SOVICILLE.  È alle porte un nuovo anno scolastico.

Ritornano tra i banchi di scuola i nostri studenti, e purtroppo ritornano anche i problemi e i disagi che quotidianamente gravano su molte famiglie soprattutto le meno abbienti. Quella che ha colpito i comuni toscani e in particolar modo il comune di Sovicille, dal nostro punto di vista, è una vera e propria emergenza sociale che i nostri amministratori non si possono più permettere di sottovalutare. Riteniamo che vadano fatte delle riflessioni per quanto riguarda le politiche sociali dell’amministrazione Gugliotti che dovrebbero andare a sostegno delle famiglie ma che invece virano nella direzione diametralmente opposta.

È bene ricordare infatti che l’attuale giunta di centro sinistra, appena insediata, decise di aumentare le quote del trasporto per i ceti meno abbienti, eliminando l’esonero e disponendo il pagamento anche per le famiglie prive di qualsiasi reddito.

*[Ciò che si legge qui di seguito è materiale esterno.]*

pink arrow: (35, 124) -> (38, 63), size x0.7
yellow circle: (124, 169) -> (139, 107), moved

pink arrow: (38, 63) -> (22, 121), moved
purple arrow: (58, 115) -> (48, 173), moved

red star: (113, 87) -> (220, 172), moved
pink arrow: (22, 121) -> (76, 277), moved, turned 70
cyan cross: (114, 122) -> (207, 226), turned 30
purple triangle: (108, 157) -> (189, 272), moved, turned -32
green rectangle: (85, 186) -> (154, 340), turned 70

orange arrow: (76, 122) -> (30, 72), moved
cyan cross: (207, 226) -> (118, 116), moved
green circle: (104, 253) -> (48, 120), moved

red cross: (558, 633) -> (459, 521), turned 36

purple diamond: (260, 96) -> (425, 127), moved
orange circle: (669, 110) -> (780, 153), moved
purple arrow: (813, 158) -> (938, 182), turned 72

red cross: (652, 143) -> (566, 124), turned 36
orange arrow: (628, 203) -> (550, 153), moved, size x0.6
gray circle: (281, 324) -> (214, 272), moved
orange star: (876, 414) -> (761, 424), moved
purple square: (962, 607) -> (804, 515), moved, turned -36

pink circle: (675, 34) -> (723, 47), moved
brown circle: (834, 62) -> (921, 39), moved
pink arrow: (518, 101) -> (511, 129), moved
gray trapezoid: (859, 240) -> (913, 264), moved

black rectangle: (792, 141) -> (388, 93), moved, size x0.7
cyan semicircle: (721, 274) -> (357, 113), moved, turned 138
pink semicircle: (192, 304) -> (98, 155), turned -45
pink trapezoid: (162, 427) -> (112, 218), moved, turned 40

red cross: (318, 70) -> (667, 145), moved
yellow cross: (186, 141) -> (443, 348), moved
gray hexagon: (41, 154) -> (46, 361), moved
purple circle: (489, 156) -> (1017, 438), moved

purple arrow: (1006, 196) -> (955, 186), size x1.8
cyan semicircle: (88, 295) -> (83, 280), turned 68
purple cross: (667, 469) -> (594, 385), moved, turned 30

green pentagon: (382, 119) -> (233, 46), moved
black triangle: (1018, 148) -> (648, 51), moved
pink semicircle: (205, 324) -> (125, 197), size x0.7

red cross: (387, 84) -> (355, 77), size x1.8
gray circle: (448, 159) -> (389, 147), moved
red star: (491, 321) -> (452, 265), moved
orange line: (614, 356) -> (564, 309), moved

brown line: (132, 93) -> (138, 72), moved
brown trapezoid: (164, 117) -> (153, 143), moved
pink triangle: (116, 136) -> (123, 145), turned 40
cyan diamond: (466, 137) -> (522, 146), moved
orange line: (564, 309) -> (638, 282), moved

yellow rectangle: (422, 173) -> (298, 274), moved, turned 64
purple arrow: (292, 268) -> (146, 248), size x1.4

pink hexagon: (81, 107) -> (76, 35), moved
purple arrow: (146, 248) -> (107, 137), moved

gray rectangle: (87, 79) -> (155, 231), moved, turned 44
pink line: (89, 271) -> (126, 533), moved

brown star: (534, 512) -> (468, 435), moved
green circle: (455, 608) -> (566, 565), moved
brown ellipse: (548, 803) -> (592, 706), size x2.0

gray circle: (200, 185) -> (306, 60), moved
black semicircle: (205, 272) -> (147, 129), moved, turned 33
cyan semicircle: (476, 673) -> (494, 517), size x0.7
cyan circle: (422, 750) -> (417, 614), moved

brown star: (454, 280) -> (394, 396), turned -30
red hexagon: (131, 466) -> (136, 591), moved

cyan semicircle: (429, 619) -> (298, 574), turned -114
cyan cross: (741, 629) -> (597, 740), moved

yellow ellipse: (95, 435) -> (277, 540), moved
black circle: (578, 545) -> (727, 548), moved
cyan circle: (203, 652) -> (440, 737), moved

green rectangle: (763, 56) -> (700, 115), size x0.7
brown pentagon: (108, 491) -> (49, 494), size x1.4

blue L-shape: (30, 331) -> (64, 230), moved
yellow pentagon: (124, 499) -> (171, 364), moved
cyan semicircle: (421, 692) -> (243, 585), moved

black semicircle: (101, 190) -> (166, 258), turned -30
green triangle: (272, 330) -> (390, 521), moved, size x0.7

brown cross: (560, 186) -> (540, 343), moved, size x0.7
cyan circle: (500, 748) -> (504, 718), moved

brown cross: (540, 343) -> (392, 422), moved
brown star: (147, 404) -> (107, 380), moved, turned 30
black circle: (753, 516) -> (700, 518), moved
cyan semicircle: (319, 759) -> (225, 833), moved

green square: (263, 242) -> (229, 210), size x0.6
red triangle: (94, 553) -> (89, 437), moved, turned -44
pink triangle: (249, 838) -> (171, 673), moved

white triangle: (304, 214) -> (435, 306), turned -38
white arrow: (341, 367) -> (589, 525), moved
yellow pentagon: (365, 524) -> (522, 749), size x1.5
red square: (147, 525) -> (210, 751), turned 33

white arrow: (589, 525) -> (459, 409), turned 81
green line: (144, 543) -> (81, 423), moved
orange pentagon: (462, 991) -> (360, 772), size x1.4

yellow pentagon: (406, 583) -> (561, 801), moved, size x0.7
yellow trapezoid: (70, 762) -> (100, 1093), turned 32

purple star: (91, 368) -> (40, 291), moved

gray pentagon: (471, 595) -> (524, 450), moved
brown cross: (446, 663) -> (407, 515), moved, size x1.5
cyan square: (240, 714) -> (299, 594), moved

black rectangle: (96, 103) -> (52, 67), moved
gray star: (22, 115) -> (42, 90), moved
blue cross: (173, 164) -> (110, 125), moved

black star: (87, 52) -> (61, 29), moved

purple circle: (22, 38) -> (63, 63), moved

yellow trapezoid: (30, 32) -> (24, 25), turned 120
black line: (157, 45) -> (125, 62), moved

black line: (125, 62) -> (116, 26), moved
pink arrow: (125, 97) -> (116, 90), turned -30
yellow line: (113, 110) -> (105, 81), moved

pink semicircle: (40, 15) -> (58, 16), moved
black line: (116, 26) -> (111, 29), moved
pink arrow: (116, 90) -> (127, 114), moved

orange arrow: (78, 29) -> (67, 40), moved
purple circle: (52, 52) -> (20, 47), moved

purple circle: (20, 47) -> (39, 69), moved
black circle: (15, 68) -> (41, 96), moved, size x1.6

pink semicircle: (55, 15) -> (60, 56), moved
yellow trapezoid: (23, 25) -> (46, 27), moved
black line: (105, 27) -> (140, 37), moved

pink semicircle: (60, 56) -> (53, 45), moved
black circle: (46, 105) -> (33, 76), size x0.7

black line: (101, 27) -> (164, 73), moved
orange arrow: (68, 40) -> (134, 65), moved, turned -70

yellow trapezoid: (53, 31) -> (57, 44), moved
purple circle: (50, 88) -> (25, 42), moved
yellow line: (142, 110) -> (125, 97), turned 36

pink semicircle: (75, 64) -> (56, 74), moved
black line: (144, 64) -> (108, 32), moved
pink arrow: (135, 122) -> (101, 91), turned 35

Nonostante la volontà della nostra portavoce in consiglio comunale Elena Boldrini ad aprire un dialogo con la maggioranza per supportare le necessità delle famiglie disagiate, e malgrado le loro proteste, le scelte dell’attuale giunta non hanno risparmiato in questi anni nemmeno i costi della mensa le cui tariffe, che, ricordiamo ai cittadini,  sono tra le più alte di Italia. Si sono messe così in ginocchio alcune famiglie che non riuscendo a sostenere questi costi rinunciano a servizi che spetterebbero loro di diritto.

E’ notizia proprio di questi giorni che altre amministrazioni, limitrofe al nostro Comune, stanno operando scelte a favore dei ceti meno abbienti, diminuendo di fatto i costi per i servizi scolastici.

A Sovicille i soldi per la spesa corrente ci sono, afferma la consigliera Boldrini, e quindi le quote per gli asili e le scuole potrebbero essere sicuramente diminuite, ma le risorse vengono impiegate per altre attività.E’ solo una questione di scelte e di volontà politiche, conclude Boldrini, ci sono delle priorità che, ad oggi, non vengono rispettate.